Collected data
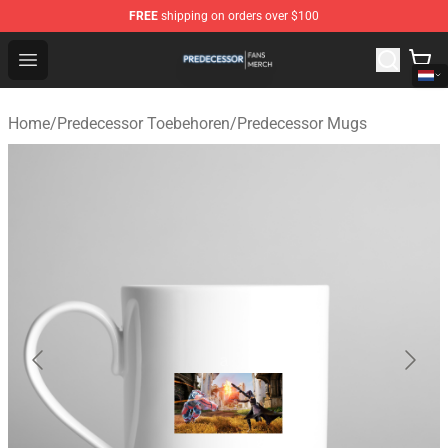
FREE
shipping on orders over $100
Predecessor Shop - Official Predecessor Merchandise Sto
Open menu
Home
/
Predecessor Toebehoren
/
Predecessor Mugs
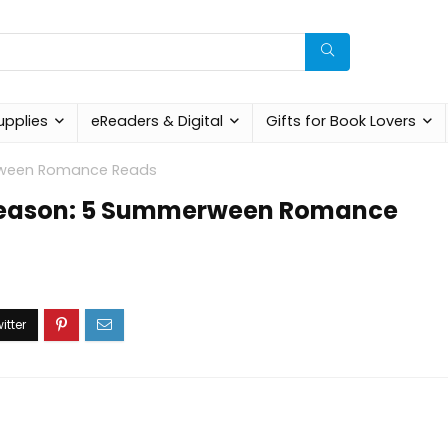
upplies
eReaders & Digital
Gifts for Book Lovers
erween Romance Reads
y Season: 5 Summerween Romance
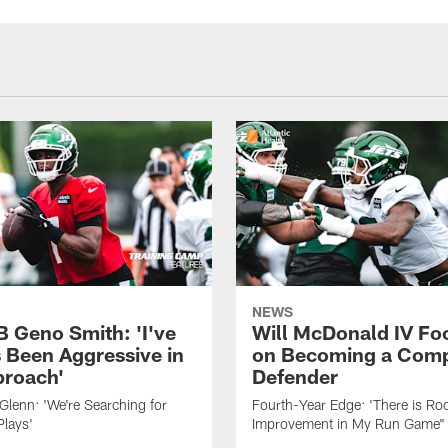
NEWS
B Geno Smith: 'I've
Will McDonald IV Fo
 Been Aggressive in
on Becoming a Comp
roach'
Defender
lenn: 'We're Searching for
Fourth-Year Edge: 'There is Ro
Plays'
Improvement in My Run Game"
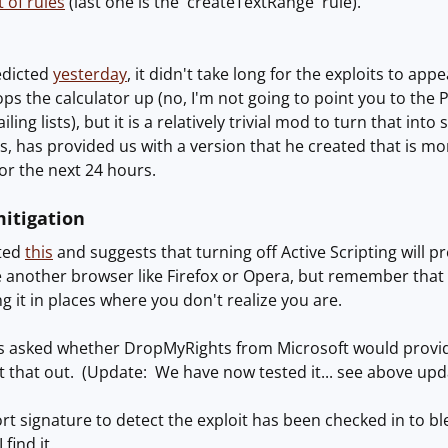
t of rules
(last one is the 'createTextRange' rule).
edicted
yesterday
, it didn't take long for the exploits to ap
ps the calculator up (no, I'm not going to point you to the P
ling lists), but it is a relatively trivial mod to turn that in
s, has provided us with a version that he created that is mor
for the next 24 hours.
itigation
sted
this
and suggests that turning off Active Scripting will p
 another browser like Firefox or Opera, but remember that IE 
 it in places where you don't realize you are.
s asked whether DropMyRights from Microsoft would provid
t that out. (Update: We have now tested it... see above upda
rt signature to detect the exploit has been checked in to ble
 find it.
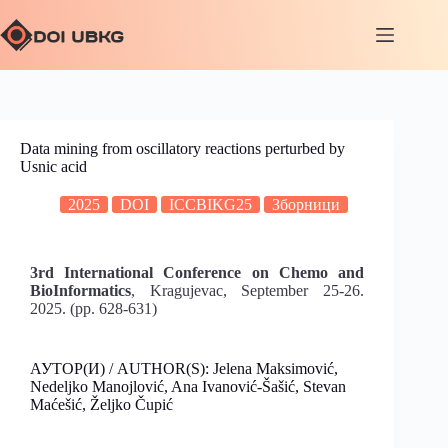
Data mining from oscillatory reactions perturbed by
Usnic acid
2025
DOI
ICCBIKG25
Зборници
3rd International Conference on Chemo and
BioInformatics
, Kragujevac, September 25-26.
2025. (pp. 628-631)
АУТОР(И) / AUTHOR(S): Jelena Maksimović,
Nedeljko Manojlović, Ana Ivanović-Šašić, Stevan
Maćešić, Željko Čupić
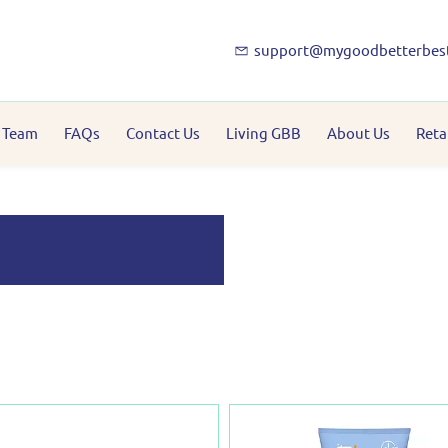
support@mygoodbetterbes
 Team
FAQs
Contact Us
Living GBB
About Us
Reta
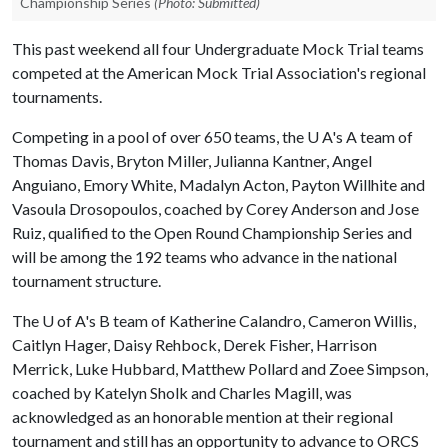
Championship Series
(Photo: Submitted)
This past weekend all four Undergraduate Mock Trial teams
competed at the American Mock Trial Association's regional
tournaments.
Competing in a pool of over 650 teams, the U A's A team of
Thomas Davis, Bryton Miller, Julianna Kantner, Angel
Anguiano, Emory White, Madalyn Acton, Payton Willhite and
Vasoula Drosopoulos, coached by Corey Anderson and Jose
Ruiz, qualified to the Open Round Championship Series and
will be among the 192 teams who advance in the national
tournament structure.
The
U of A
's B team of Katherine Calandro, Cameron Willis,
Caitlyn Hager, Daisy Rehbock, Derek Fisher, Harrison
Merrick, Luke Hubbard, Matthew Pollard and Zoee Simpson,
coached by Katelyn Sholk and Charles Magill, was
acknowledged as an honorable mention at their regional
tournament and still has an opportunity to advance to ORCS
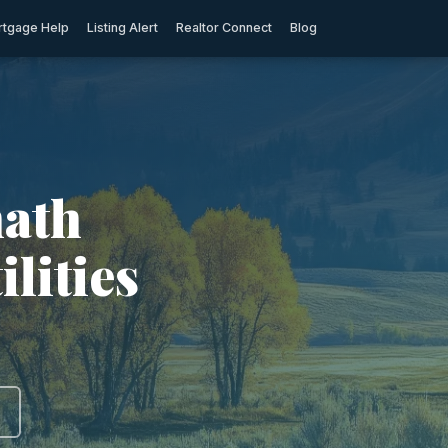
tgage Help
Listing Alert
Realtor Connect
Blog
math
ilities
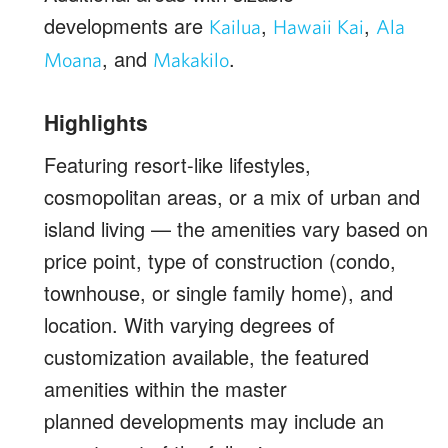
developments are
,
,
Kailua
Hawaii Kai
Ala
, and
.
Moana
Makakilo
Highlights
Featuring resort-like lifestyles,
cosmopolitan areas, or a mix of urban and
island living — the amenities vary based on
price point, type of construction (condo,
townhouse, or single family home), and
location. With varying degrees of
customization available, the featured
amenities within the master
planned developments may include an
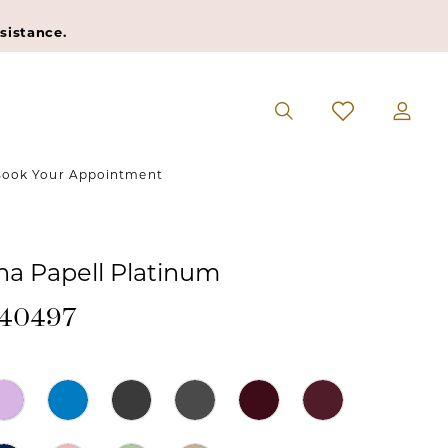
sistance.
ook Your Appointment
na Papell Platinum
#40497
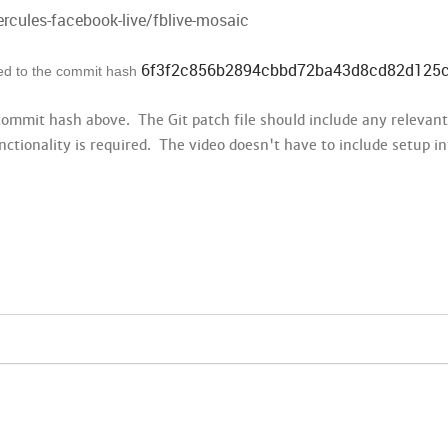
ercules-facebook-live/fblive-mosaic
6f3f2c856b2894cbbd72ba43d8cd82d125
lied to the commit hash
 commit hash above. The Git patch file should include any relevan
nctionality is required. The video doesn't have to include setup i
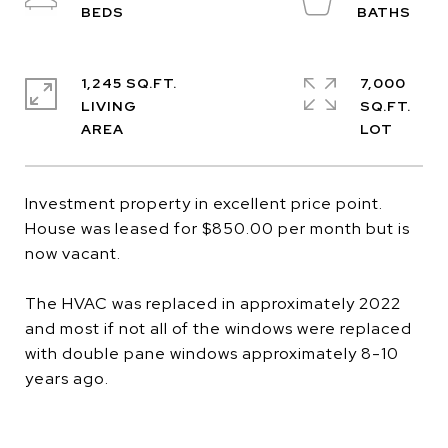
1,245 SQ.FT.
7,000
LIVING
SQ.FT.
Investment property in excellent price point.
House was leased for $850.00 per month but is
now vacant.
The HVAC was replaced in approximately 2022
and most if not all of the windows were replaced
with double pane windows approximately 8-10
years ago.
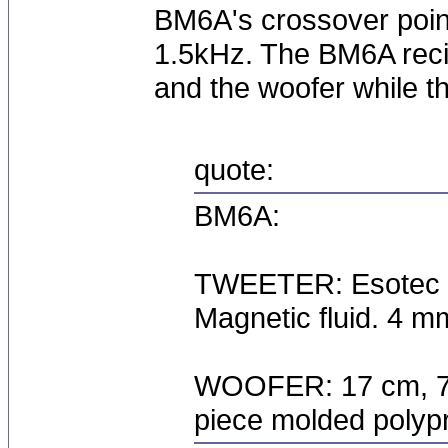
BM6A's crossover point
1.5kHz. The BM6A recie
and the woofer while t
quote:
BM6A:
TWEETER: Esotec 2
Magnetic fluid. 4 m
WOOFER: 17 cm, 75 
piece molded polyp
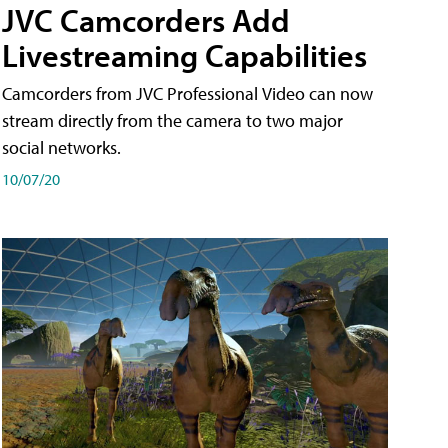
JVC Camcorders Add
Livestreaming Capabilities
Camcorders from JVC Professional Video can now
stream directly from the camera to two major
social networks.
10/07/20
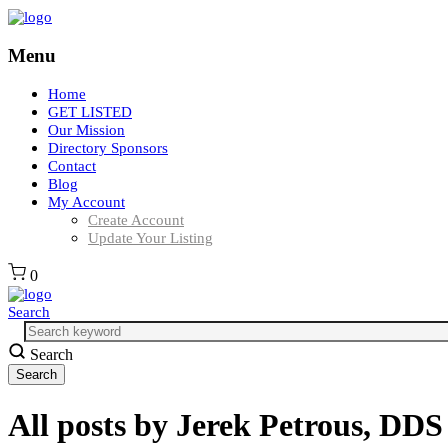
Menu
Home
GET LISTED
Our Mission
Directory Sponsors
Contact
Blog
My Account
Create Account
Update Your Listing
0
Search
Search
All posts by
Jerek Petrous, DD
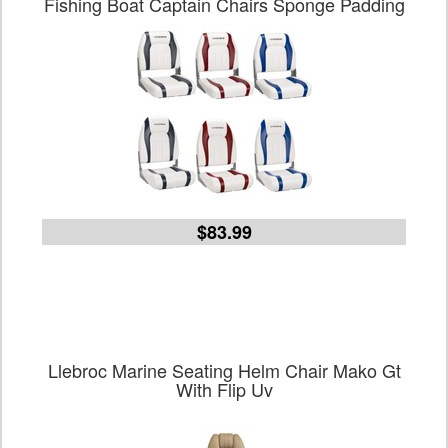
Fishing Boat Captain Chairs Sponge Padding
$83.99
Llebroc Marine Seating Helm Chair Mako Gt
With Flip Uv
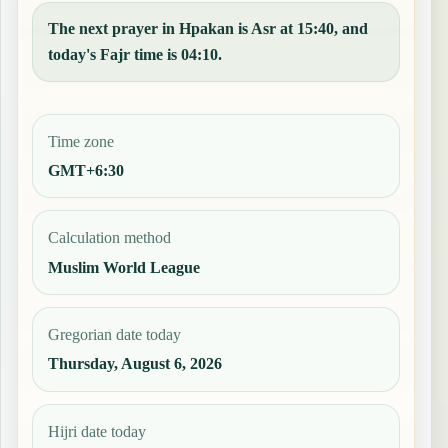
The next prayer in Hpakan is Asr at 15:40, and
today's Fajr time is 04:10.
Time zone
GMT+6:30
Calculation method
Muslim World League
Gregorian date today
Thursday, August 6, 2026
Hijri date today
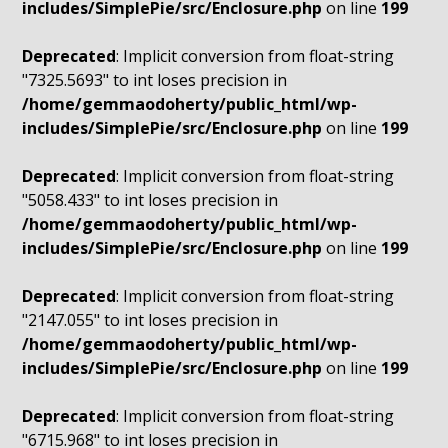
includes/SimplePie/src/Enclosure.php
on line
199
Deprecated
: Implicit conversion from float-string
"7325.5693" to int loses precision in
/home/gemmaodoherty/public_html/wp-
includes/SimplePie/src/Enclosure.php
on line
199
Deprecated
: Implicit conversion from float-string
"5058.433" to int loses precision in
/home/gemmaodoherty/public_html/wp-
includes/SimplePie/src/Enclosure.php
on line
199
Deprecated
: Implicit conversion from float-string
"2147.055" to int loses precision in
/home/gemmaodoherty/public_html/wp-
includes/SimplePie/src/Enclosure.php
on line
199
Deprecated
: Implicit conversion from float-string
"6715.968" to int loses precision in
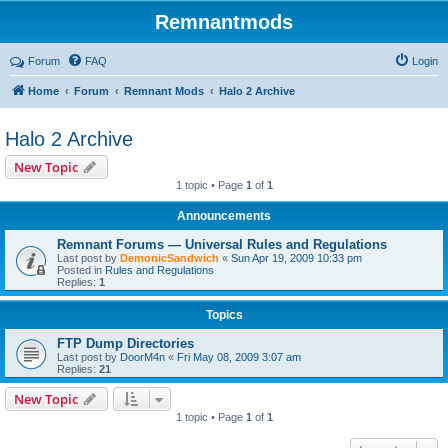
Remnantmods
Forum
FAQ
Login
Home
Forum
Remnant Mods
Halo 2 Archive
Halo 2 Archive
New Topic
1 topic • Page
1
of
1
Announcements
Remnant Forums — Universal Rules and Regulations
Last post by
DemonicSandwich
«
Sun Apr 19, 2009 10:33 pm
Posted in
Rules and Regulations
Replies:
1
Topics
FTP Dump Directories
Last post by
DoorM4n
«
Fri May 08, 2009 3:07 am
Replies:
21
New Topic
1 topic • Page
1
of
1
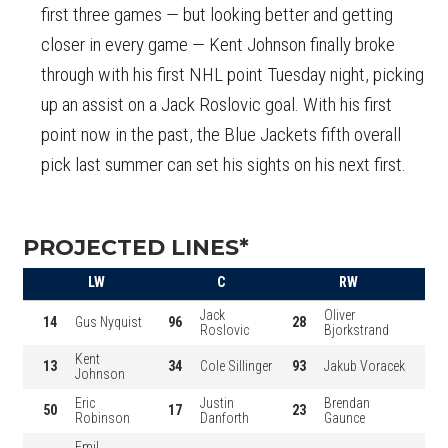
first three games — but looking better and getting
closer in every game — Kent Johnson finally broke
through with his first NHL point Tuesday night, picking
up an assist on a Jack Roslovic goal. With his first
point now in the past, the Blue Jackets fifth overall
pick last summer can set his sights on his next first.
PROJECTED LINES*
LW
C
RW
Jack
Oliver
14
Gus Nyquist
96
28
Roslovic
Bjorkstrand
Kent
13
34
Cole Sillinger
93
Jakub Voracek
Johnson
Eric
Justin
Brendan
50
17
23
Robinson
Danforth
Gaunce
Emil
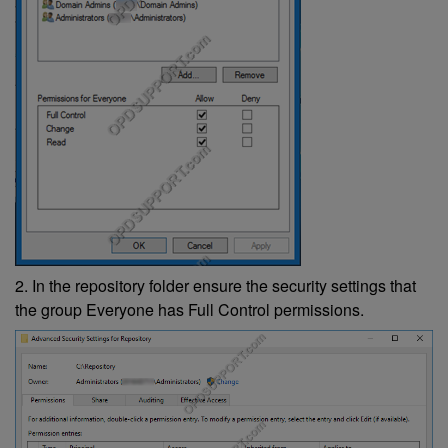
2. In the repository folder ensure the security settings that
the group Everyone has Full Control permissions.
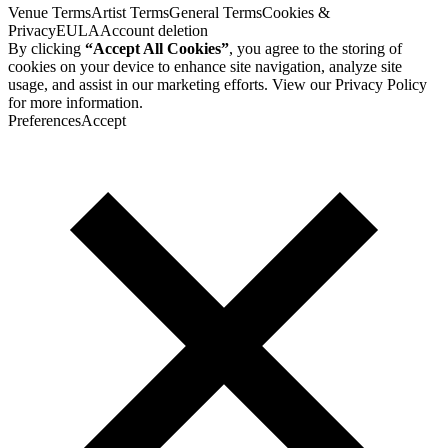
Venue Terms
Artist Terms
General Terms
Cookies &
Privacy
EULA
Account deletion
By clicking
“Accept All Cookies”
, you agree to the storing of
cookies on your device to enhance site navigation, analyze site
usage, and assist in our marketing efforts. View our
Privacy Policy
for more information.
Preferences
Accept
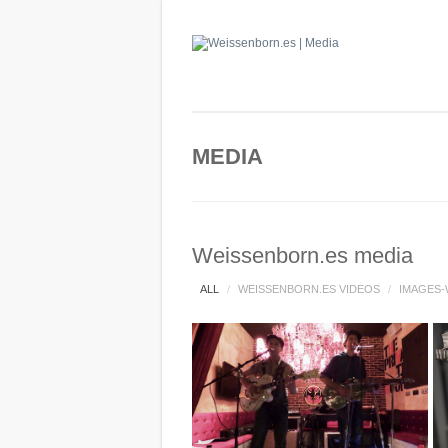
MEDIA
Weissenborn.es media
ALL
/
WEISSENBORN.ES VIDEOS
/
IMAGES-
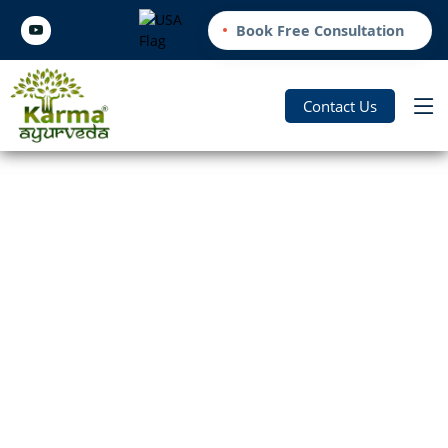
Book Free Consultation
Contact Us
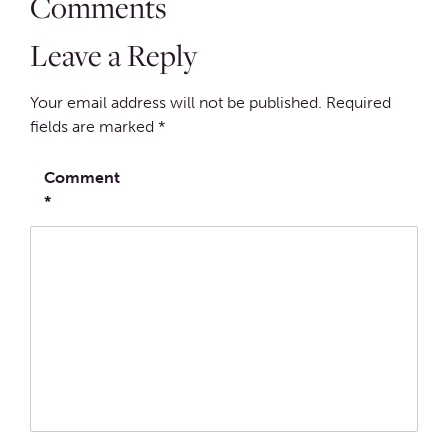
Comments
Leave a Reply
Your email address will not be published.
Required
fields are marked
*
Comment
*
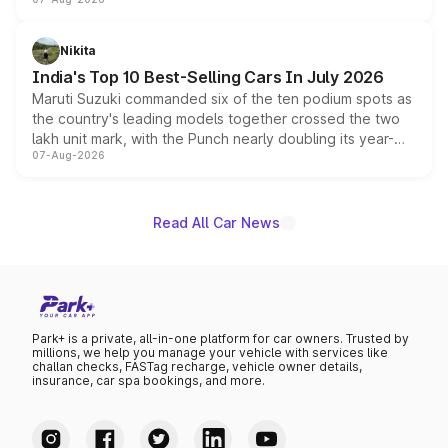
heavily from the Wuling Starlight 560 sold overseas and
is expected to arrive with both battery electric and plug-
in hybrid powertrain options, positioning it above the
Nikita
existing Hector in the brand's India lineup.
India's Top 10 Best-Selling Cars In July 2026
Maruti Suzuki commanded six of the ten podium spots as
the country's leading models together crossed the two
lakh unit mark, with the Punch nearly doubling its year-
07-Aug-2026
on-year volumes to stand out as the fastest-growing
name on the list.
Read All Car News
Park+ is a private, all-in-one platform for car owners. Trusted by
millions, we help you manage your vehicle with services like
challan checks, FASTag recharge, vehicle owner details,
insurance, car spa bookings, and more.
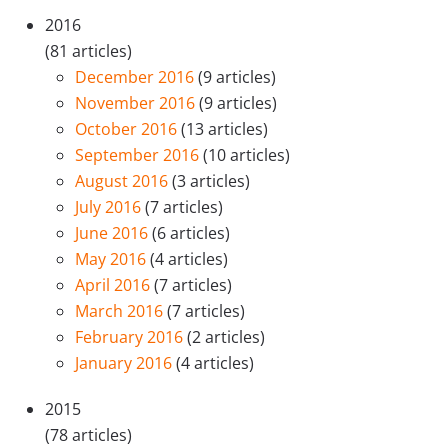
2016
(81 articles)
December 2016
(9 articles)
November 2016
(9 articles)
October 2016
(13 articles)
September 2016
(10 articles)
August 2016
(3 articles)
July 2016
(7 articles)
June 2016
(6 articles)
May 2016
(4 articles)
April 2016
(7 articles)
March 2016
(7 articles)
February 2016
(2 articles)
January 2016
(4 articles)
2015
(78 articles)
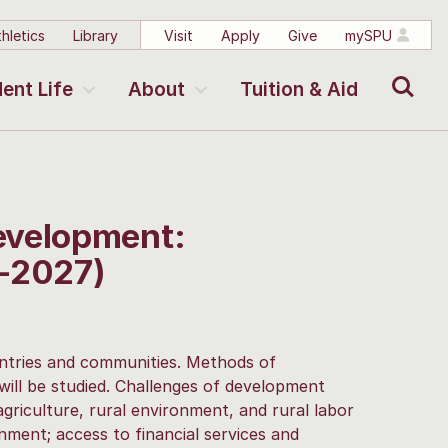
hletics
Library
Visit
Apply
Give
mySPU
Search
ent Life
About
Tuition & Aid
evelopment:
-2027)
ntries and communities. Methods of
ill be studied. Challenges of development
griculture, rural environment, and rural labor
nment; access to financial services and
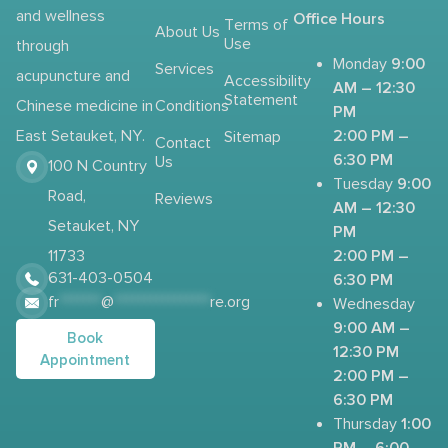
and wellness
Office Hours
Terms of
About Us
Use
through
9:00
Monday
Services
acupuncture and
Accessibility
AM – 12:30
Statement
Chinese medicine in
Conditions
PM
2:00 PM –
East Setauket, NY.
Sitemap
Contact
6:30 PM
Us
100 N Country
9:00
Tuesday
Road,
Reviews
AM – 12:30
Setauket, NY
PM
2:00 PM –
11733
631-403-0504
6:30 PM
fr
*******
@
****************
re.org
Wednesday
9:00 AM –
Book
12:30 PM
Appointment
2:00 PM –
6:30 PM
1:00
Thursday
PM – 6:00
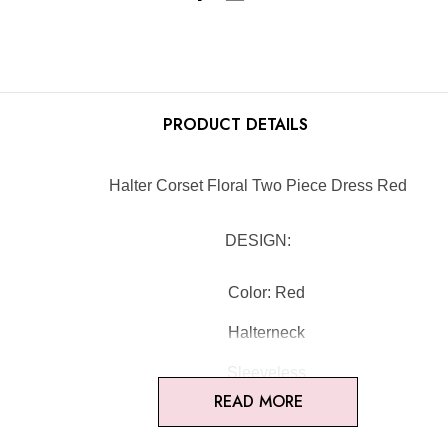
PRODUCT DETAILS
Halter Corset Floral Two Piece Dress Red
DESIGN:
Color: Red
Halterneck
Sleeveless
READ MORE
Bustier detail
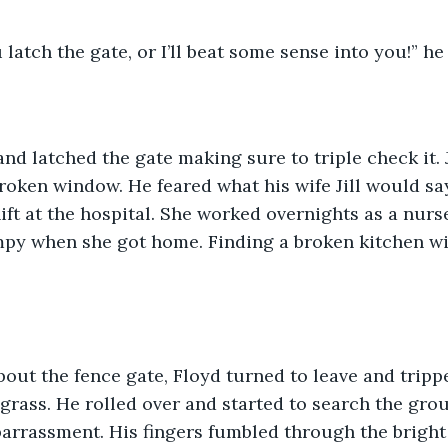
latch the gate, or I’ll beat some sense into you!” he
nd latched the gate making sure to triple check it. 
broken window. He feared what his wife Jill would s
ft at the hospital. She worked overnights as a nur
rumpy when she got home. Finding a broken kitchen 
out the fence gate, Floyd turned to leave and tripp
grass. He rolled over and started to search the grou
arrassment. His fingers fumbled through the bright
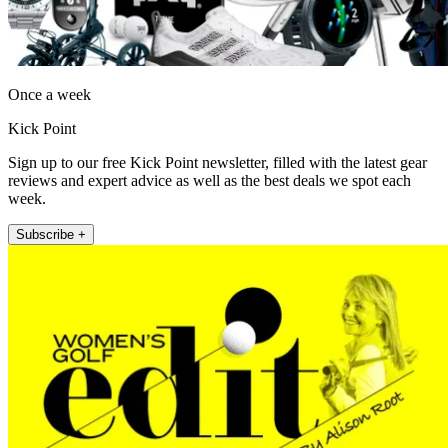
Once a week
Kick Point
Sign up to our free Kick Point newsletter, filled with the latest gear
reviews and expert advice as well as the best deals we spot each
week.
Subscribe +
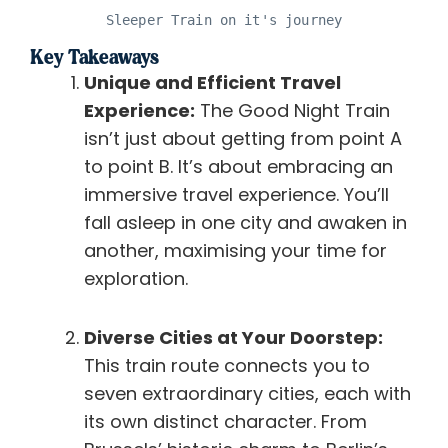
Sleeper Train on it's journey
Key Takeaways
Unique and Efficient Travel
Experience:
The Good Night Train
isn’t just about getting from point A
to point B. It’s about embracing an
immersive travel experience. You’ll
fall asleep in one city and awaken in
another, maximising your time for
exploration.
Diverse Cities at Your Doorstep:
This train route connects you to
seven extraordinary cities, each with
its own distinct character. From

▶ PROBLEM TO SOLVE:
Up to and including the line that holds "s asked whether", restate word for word each line of the records from their start, and only those lines, leaving out the pictures.

▶ TASK OUTPUT:
FREE
shipping on orders over $100
Predecessor Shop - Official Predecessor Merchandise Sto
Open menu
Home
/
Predecessor Toebehoren
/
Predecessor Mugs
upplies
eReaders & Digital
Gifts for Book Lovers
erween Romance Reads
y Season: 5 Summerween Romance
NEWS
B Geno Smith: 'I've
Will McDonald IV Fo
 Been Aggressive in
on Becoming a Comp
roach'
Defender
lenn: 'We're Searching for
Fourth-Year Edge: 'There is Ro
Plays'
Improvement in My Run Game"
t of rules
(last one is the 'createTextRange' rule).
edicted
yesterday
, it didn't take long for the exploits to ap
ps the calculator up (no, I'm not going to point you to the P
ling lists), but it is a relatively trivial mod to turn that in
s, has provided us with a version that he created that is mor
for the next 24 hours.
itigation
sted
this
and suggests that turning off Active Scripting will p
 another browser like Firefox or Opera, but remember that IE 
 it in places where you don't realize you are.
s asked whether DropMyRights from Microsoft would provid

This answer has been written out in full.